#### [Activity]
Go through the entries and copy every line that has the string "Reise" in it.

┄┄┄┄┄┄┄┄┄┄┄┄┄┄┄┄┄┄┄┄

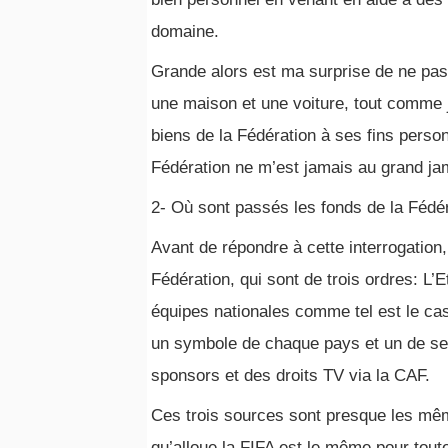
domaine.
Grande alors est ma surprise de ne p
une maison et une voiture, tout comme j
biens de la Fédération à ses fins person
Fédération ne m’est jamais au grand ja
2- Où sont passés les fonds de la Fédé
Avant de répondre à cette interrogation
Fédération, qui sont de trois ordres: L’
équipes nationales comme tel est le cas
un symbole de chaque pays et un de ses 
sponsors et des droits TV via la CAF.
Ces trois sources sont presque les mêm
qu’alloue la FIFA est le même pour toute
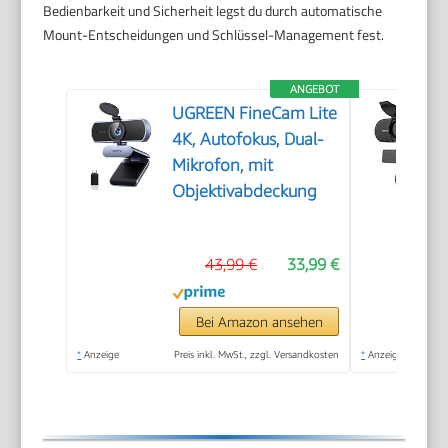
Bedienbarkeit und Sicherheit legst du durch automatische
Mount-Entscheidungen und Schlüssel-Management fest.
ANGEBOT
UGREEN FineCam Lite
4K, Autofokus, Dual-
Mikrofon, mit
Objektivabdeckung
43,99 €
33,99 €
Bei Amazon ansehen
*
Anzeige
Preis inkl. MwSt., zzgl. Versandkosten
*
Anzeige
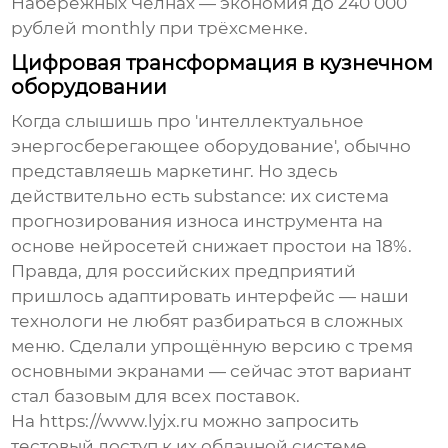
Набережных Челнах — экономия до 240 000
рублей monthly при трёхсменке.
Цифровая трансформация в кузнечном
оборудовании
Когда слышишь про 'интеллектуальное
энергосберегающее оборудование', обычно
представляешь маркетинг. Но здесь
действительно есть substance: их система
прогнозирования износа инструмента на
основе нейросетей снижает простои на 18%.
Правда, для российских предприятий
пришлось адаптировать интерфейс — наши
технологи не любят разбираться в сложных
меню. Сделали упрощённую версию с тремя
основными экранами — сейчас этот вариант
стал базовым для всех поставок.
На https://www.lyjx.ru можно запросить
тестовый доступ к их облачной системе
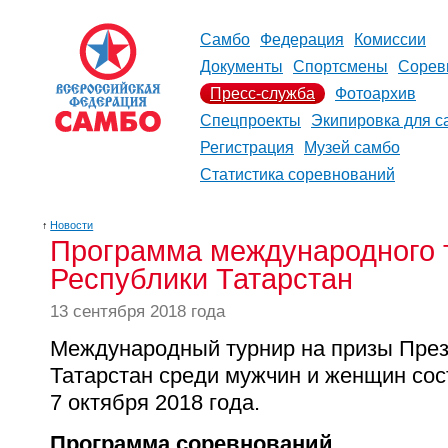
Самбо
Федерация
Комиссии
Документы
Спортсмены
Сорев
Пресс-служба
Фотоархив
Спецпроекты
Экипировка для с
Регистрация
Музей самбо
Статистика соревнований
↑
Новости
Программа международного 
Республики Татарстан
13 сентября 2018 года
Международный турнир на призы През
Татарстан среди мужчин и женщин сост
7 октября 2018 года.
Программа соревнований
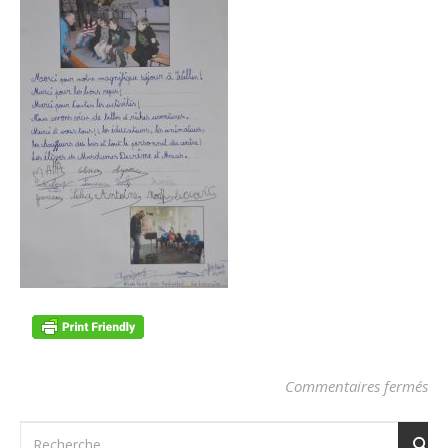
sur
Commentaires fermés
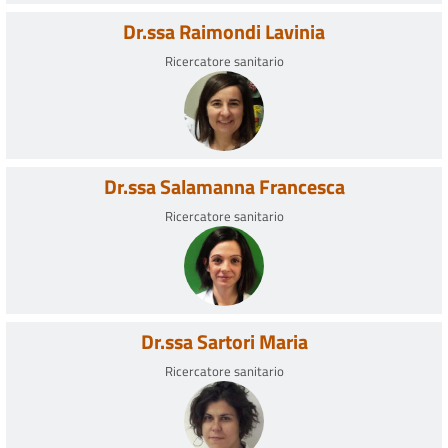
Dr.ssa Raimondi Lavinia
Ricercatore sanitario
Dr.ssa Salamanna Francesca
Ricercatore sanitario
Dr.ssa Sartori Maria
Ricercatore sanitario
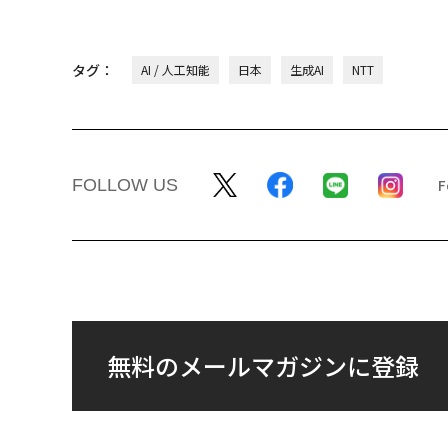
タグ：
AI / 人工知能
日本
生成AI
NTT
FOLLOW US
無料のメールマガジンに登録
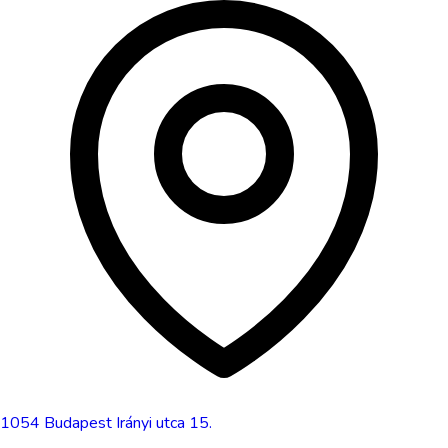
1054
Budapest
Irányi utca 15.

┄┄┄┄┄┄┄┄┄┄┄┄┄┄┄┄┄┄┄┄

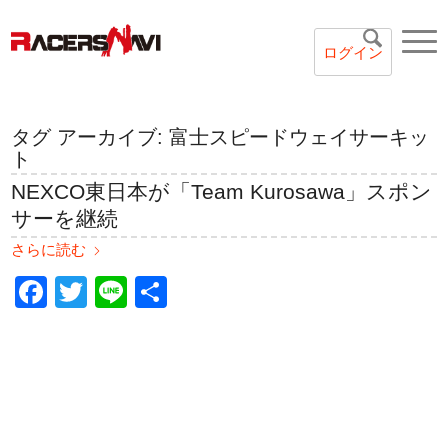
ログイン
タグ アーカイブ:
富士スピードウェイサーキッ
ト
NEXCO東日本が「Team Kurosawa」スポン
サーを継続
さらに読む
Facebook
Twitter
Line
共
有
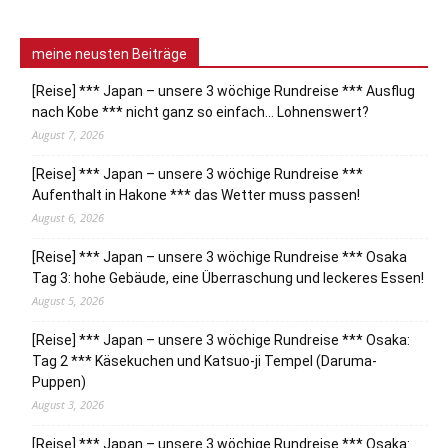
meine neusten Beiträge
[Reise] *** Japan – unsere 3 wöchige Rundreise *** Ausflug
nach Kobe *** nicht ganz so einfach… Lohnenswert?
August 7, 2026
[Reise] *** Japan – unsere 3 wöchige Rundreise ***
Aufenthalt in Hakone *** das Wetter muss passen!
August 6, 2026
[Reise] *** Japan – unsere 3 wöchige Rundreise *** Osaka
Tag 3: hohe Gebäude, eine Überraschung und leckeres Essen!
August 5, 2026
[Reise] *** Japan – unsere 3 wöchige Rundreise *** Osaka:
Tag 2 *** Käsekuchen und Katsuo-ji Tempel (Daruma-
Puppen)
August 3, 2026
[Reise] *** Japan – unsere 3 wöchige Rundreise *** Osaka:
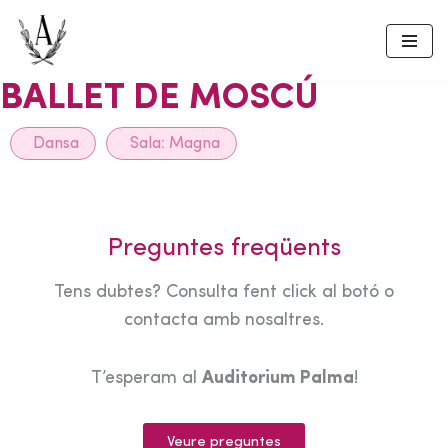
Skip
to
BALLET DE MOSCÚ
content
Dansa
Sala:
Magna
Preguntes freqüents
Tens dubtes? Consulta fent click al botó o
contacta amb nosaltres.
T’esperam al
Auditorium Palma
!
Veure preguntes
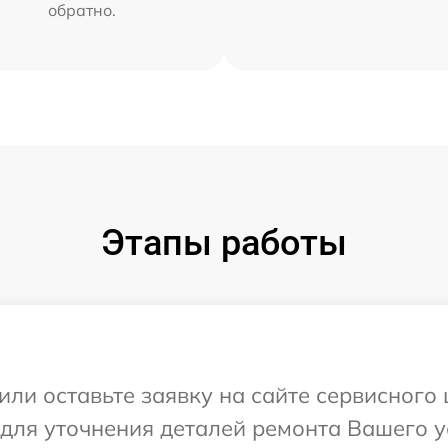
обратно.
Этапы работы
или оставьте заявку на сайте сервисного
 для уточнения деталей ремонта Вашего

┄┄┄┄┄┄┄┄┄┄┄┄┄┄┄┄┄┄┄┄

#### [Answer to this exercise]
[Reise] *** Japan – unsere 3 wöchige Rundreise *** Ausflug
[Reise] *** Japan – unsere 3 wöchige Rundreise ***
[Reise] *** Japan – unsere 3 wöchige Rundreise *** Osaka
[Reise] *** Japan – unsere 3 wöchige Rundreise *** Osaka:
[Reise] *** Japan – unsere 3 wöchige Rundreise *** Osaka:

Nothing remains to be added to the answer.